Stored data entries:

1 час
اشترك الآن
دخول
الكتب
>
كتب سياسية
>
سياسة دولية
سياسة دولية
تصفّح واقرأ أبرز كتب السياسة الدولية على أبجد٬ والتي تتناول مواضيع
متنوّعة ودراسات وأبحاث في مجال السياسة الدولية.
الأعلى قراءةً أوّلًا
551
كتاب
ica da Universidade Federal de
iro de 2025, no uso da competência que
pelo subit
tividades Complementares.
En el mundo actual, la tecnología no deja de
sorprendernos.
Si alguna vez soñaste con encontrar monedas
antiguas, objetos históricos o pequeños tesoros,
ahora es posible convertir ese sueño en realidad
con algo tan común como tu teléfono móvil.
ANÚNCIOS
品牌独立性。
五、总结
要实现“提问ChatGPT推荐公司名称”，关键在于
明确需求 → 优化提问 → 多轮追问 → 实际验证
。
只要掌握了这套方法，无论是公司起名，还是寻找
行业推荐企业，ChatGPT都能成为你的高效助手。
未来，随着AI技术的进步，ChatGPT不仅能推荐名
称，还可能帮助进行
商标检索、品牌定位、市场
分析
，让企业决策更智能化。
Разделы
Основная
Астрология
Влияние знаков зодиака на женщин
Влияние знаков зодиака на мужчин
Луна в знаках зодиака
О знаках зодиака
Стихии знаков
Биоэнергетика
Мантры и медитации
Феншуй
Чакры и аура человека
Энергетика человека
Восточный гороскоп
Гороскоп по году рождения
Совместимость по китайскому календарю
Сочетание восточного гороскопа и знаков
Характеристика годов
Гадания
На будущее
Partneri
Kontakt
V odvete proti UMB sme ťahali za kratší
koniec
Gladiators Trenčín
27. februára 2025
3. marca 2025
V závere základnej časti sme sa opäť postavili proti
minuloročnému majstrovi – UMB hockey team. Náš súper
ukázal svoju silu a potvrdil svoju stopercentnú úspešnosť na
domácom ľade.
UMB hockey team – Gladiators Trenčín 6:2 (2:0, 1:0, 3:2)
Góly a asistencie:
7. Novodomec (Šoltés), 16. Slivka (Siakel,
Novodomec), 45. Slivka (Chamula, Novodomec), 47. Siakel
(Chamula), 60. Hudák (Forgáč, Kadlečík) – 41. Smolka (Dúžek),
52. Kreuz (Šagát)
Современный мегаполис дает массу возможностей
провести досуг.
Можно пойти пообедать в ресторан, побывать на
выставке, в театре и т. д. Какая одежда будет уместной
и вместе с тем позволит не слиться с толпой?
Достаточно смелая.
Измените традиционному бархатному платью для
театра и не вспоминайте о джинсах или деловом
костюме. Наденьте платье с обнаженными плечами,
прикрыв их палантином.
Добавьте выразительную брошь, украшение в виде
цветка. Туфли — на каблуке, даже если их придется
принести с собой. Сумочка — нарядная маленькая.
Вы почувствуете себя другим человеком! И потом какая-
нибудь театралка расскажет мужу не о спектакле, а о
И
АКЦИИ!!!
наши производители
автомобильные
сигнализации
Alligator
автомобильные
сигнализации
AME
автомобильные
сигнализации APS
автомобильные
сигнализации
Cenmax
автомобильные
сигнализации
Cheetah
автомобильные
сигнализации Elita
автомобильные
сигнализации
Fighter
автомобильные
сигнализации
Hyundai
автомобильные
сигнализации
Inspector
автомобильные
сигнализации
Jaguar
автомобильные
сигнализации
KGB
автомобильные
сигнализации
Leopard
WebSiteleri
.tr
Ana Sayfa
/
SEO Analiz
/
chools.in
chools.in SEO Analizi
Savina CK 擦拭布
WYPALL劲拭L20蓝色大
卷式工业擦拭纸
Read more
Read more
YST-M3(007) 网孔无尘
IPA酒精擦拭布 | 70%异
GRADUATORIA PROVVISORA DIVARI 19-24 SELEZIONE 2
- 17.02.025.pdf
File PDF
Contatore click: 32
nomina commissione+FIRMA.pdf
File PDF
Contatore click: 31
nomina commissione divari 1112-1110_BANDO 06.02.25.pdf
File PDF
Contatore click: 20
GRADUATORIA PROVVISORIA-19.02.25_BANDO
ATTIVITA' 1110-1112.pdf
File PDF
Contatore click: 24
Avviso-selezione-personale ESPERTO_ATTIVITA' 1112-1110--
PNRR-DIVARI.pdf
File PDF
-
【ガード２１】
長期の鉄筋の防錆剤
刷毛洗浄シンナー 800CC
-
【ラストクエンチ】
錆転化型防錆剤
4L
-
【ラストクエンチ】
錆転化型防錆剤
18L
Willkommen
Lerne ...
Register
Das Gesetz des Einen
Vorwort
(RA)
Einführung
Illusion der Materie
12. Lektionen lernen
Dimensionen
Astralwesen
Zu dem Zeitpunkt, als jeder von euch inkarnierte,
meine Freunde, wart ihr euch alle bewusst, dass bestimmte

* ACTIVITY *
Transcribe the records exactly as given.

* RESULT OF THE TASK *
1 час
اشترك الآن
دخول
الكتب
>
كتب سياسية
>
سياسة دولية
سياسة دولية
تصفّح واقرأ أبرز كتب السياسة الدولية على أبجد٬ والتي تتناول مواضيع
متنوّعة ودراسات وأبحاث في مجال السياسة الدولية.
الأعلى قراءةً أوّلًا
551
كتاب
ica da Universidade Federal de
iro de 2025, no uso da competência que
pelo subit
tividades Complementares.
En el mundo actual, la tecnología no deja de
sorprendernos.
Si alguna vez soñaste con encontrar monedas
antiguas, objetos históricos o pequeños tesoros,
ahora es posible convertir ese sueño en realidad
con algo tan común como tu teléfono móvil.
ANÚNCIOS
品牌独立性。
五、总结
要实现“提问ChatGPT推荐公司名称”，关键在于
明确需求 → 优化提问 → 多轮追问 → 实际验证
。
只要掌握了这套方法，无论是公司起名，还是寻找
行业推荐企业，ChatGPT都能成为你的高效助手。
未来，随着AI技术的进步，ChatGPT不仅能推荐名
称，还可能帮助进行
商标检索、品牌定位、市场
分析
，让企业决策更智能化。
Разделы
Основная
Астрология
Влияние знаков зодиака на женщин
Влияние знаков зодиака на мужчин
Луна в знаках зодиака
О знаках зодиака
Стихии знаков
Биоэнергетика
Мантры и медитации
Феншуй
Чакры и аура человека
Энергетика человека
Восточный гороскоп
Гороскоп по году рождения
Совместимость по китайскому календарю
Сочетание восточного гороскопа и знаков
Характеристика годов
Гадания
На будущее
Partneri
Kontakt
V odvete proti UMB sme ťahali za kratší
koniec
Gladiators Trenčín
27. februára 2025
3. marca 2025
V závere základnej časti sme sa opäť postavili proti
minuloročnému majstrovi – UMB hockey team. Náš súper
ukázal svoju silu a potvrdil svoju stopercentnú úspešnosť na
domácom ľade.
UMB hockey team – Gladiators Trenčín 6:2 (2:0, 1:0, 3:2)
Góly a asistencie:
7. Novodomec (Šoltés), 16. Slivka (Siakel,
Novodomec), 45. Slivka (Chamula, Novodomec), 47. Siakel
(Chamula), 60. Hudák (Forgáč, Kadlečík) – 41. Smolka (Dúžek),
52. Kreuz (Šagát)
Современный мегаполис дает массу возможностей
провести досуг.
Можно пойти пообедать в ресторан, побывать на
выставке, в театре и т. д. Какая одежда будет уместной
и вместе с тем позволит не слиться с толпой?
Достаточно смелая.
Измените традиционному бархатному платью для
театра и не вспоминайте о джинсах или деловом
костюме. Наденьте платье с обнаженными плечами,
прикрыв их палантином.
Добавьте выразительную брошь, украшение в виде
цветка. Туфли — на каблуке, даже если их придется
принести с собой. Сумочка — нарядная маленькая.
Вы почувствуете себя другим человеком! И потом какая-
нибудь театралка расскажет мужу не о спектакле, а о
И
АКЦИИ!!!
наши производители
автомобильные
сигнализации
Alligator
автомобильные
сигнализации
AME
автомобильные
сигнализации APS
автомобильные
сигнализации
Cenmax
автомобильные
сигнализации
Cheetah
автомобильные
сигнализации Elita
автомобильные
сигнализации
Fighter
автомобильные
сигнализации
Hyundai
автомобильные
сигнализации
Inspector
автомобильные
сигнализации
Jaguar
автомобильные
сигнализации
KGB
автомобильные
сигнализации
Leopard
WebSiteleri
.tr
Ana Sayfa
/
SEO Analiz
/
chools.in
chools.in SEO Analizi
Savina CK 擦拭布
WYPALL劲拭L20蓝色大
卷式工业擦拭纸
Read more
Read more
YST-M3(007) 网孔无尘
IPA酒精擦拭布 | 70%异
GRADUATORIA PROVVISORA DIVARI 19-24 SELEZIONE 2
- 17.02.025.pdf
File PDF
Contatore click: 32
nomina commissione+FIRMA.pdf
File PDF
Contatore click: 31
nomina commissione divari 1112-1110_BANDO 06.02.25.pdf
File PDF
Contatore click: 20
GRADUATORIA PROVVISORIA-19.02.25_BANDO
ATTIVITA' 1110-1112.pdf
File PDF
Contatore click: 24
Avviso-selezione-personale ESPERTO_ATTIVITA' 1112-1110--
PNRR-DIVARI.pdf
File PDF
-
【ガード２１】
長期の鉄筋の防錆剤
刷毛洗浄シンナー 800CC
-
【ラストクエンチ】
錆転化型防錆剤
4L
-
【ラストクエンチ】
錆転化型防錆剤
18L
Willkommen
Lerne ...
Register
Das Gesetz des Einen
Vorwort
(RA)
Einführung
Illusion der Materie
12. Lektionen lernen
Dimensionen
Astralwesen
Zu dem Zeitpunkt, als jeder von euch inkarnierte,
meine Freunde, wart ihr euch alle bewusst, dass bestimmte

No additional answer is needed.